‘Nou, ik kan er niet om treuren,’ zegt Tijs, als hij op zijn beurt het bericht uit Koba's mond vernomen heeft. ‘Hoe wieder uut de buurt, hoe beter. Wat zeg ie?’
Het duurt even voor ze wat zeggen kan, voor zijn lippen haar mond loslaten. Het is een kostbaar ogenblik, waaruit de dreiging wijkt.
Maar lang laat die zich niet verdringen; hij keert terug.
‘Het kon toch allemaal zo mooi wezen, hè?’ verraadt zij haar gedachten.
Ze staart over zijn schouder heen naar de lichten van Delleveld en ze kan het niet helpen, dat het voor haar ogen sterretjes worden...
Hij ziet de tranen glinsteren.
‘Stil nou maar... het kan ja wel goed komen?’
Maar het is moeilijk om te troosten, zolang men geen moedgevend voornemen kent.
Ze zwijgen.
Dan legt ze haar handen op zijn schouders.

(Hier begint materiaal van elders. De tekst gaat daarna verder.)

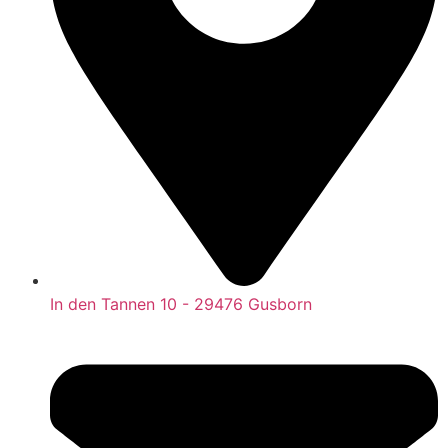
In den Tannen 10 - 29476 Gusborn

‘Ik zee laatst, dat ie er es met oom Jan over praten zouden. Dat kan toch wel es, Tijs?’
En als het antwoord op zich wachten laat: ‘Of durf ie 't niet wagen?’
‘Dat is 't niet,’ zegt hij haastig. ‘Ik heb er wel over 'dacht om 't te doen, want het is waar, hij is heel wat mans. Maar ik vraag mij toch ook weer af, wat kan hij an zo'n geval as dit, nou eigenlijk verhelpen...’
‘Och Tijs...’
Ze neemt zijn hoofd tussen haar handen en kijkt hem strak aan.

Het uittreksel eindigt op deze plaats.